L’accompagnaient notamment Liu Haixing, membre du Comité central du Parti communiste chinois (PCC) et chef du Département international du Comité central du PCC, Chen Zhou, chef adjoint de ce département, ainsi que l’ambassadeur de Chine au Vietnam, He Wei, et son épouse.
À la gare, le dirigeant To Lam, son épouse et la délégation vietnamienne ont été salués par Yin Yong, membre du Comité central du PCC et maire de Pékin, ainsi que par de nombreux cadres et personnels de l’ambassade du Vietnam en Chine.

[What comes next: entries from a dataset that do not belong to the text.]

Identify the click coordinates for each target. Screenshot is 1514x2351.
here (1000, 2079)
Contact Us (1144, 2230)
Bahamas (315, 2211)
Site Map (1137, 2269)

À bord du train, les responsables du secteur ferroviaire chinois ont présenté un bref rapport sur le développement du réseau ferroviaire de leur pays. Selon eux, au début de 2026, le réseau ferroviaire en exploitation en Chine atteignait 165.000 km, dont environ 54.000 km de lignes à grande vitesse, soit le plus vaste réseau au monde, représentant plus de 70 % de la longueur totale des lignes ferroviaires à grande vitesse dans le monde.

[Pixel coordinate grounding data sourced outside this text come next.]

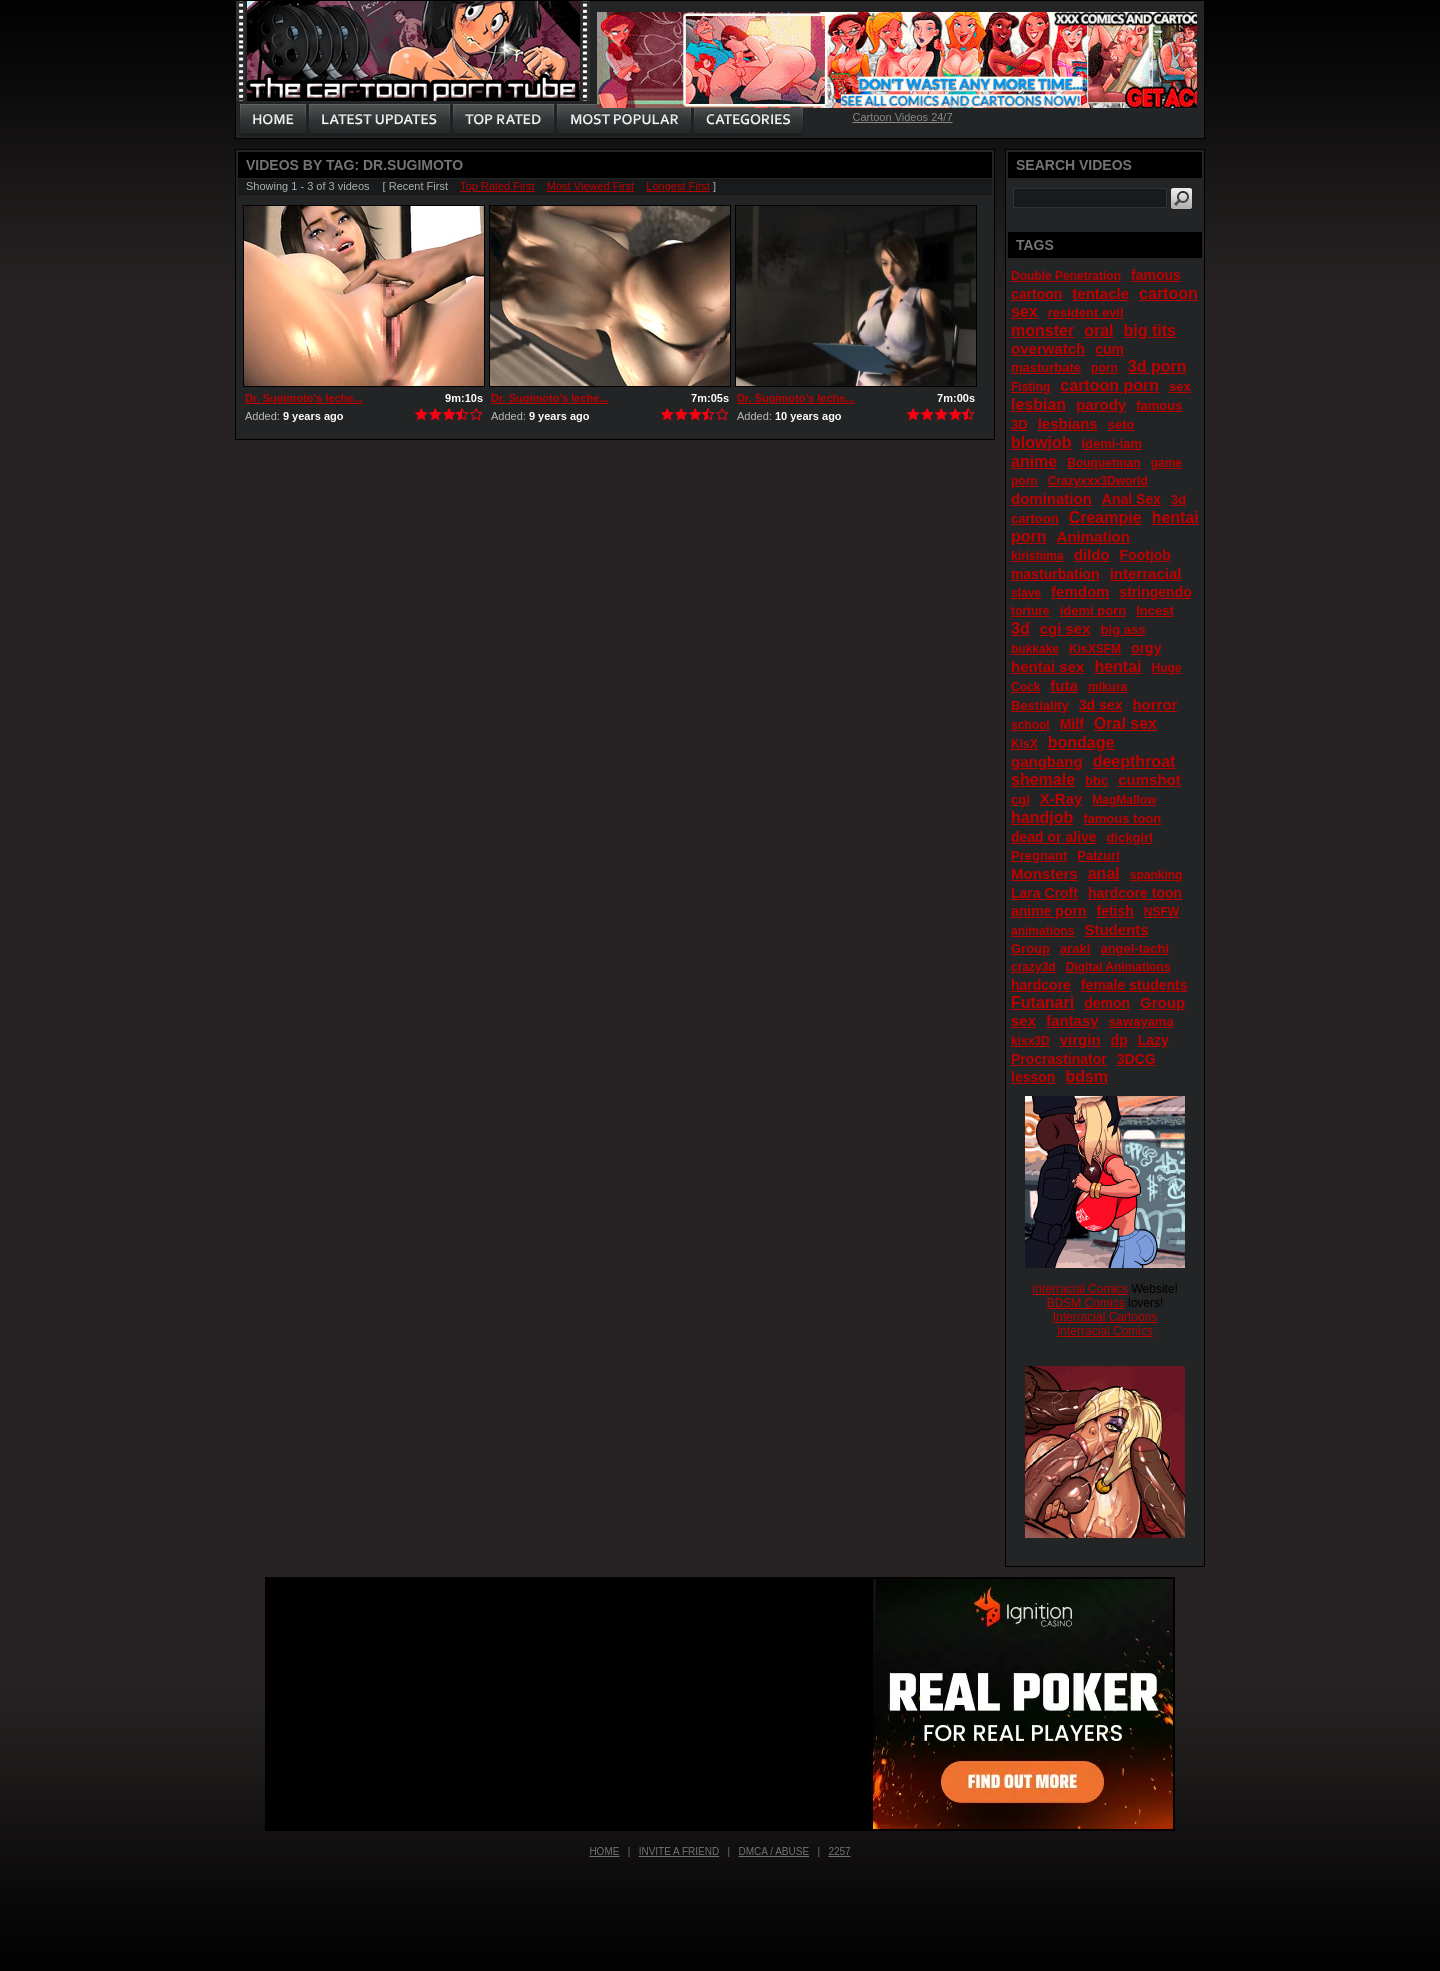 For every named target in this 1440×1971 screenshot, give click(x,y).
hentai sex (1047, 666)
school (1030, 725)
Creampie (1105, 517)
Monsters (1044, 873)
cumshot (1149, 779)
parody (1101, 404)
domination (1051, 498)
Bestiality (1040, 705)
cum (1109, 349)
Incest (1155, 610)
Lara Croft (1044, 893)
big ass (1123, 629)
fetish (1114, 911)
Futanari (1042, 1002)
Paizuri (1098, 855)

Depuis la mise en œuvre du « Plan de développement ferroviaire à moyen et long terme » en 2004, la Chine a, en deux décennies, construit un réseau moderne reliant la plupart des grandes zones urbaines, avec un taux de connexion de 99 % pour les villes de plus de 200.000 habitants et plus de 130 unités administratives de niveau de district désormais desservies par le rail. La longueur totale du réseau est passée de 68.700 km en 2000 à 165.000 km aujourd’hui, soit une multiplication par 2,4.
D’ici à 2035, la Chine prévoit de mettre en place un réseau de transport moderne et de haute qualité d’environ 700.000 km, dont 200.000 km de voies ferrées, jouant un rôle central dans le système de transport national et reliant l’ensemble des unités administratives de niveau de district, les postes-frontières et les zones d’infrastructures clés.
Impressionné par le développement du réseau ferroviaire à grande vitesse chinois, à la fois le plus long et le plus largement exploité au monde, To Lam a souhaité que les deux pays renforcent leur coopération en matière de connectivité des transports, y compris ferroviaire, au service d’un développement vert et d’une croissance nationale.
Soulignant l’importance de la coopération avec la Chine dans le domaine du rail à grande vitesse, il a proposé que les responsables et entreprises ferroviaires chinoises partagent leur expérience et soutiennent le Vietnam dans la construction et le transfert de technologies pour les grands projets ferroviaires du pays.
Récemment, lors d’une mission d’inspection sur la coopération ferroviaire Vietnam–Chine dans la province vietnamienne de Lang Son, To Lam a affirmé que cette coopération constitue à la fois un besoin et une opportunité. Bien menée et correctement gérée, elle permettra de réduire les coûts logistiques et les délais de transport, de stimuler le commerce et le développement économique frontalier, d’améliorer les capacités de dédouanement, de réduire les embouteillages aux postes-frontières routiers, tout en connectant le Vietnam au réseau ferroviaire Asie–Europe, et d’accroître la position du pays dans les chaînes d’approvisionnement asiatiques.